Continuous systemic 5‐fluorouracil infusion in advanced colorectal cancer: Results in 91 patients

Abstract
Ninety‐one patients with metastatic colorectal cancer were treated with continuous ambulatory 5‐fluorouracil (5FU) infusion 250‐300 mg/m2/day through a chronic indwelling central venous catheter. Twenty‐six of the 91 patients (29%) had received previous bolus 5FU. Fifty‐eight of the 91 patients (64%) had two or more sites of disease, and 74 of 91 patients (81%) had liver metastases.
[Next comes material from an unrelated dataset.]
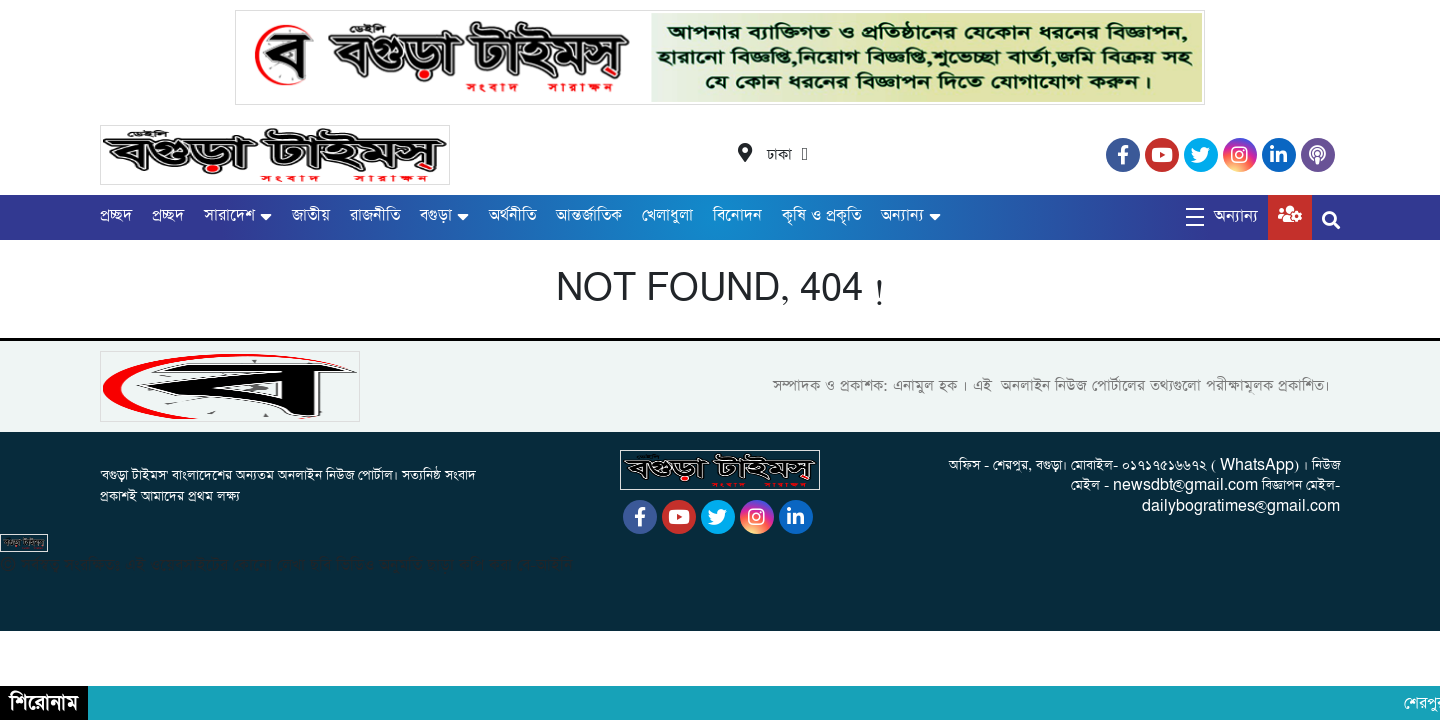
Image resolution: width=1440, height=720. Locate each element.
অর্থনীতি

Results were complete remission in 5 of 91 (6%), partial remission in 25 of 91 (27%), stable disease in 33 of 91 (36%), and progressive disease in 28 of 91 (31%), for an overall response rate of 30 of 91 (33%); median duration of response was 7 months. Twenty‐six of 65 previously untreated patients (40%) experienced objective response. Median survival from initiation of treatment for all patients was 11 months. Forty‐one percent of patients experienced no significant toxicity and were able to continue therapy without treatment interruption. Toxicities necessitating treatment interruption included stomatitis in 35 patients (39%), hand‐foot syndrome in 33 patients (36%), and diarrhea in 10 patients (11%). No significant myelosuppression or serious catheterrelated complications were encountered. We conclude that continuous systemic venous infusion of 5FU produces a higher response rate than traditional bolus 5FU schedules, with apparent enhancement of survival and easily managed toxicity.